Work request: Could you find every line in the entries below that holds the word "diver" and copy it?

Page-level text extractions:
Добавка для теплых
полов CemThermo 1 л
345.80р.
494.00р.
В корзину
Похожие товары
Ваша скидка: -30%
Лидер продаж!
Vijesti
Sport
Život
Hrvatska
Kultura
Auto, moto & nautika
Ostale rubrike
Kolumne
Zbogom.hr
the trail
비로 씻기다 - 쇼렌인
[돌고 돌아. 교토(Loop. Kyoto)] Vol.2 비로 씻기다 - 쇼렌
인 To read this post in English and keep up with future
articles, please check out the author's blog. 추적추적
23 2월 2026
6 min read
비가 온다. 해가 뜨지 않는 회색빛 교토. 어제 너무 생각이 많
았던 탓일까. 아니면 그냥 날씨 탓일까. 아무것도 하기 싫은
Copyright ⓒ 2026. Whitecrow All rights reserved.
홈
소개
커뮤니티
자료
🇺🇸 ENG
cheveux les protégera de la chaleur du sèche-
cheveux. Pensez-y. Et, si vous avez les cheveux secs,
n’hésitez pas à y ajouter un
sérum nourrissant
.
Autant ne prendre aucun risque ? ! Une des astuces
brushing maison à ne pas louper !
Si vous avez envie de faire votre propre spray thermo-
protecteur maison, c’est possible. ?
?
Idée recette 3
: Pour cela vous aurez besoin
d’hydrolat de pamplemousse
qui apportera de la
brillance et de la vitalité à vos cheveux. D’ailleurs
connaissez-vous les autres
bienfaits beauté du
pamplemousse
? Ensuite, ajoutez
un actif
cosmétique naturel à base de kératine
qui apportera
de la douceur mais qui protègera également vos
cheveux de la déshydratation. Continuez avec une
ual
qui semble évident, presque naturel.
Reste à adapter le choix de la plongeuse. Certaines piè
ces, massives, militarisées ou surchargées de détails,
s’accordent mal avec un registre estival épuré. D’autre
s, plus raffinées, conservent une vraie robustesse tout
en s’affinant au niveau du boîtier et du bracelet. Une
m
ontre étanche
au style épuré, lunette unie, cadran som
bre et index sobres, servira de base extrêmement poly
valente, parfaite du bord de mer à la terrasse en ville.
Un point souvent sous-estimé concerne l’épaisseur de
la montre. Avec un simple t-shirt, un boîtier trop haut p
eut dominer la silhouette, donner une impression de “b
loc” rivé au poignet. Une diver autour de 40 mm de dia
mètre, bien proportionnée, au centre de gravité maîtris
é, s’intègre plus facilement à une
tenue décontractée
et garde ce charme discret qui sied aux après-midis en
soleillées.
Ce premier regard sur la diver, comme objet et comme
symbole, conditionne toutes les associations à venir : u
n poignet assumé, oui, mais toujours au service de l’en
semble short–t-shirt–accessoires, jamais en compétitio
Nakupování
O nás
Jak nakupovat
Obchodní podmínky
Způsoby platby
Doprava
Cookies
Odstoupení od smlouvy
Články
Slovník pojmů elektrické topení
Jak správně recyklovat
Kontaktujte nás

Worked solution:
loc” rivé au poignet. Une diver autour de 40 mm de dia
Ce premier regard sur la diver, comme objet et comme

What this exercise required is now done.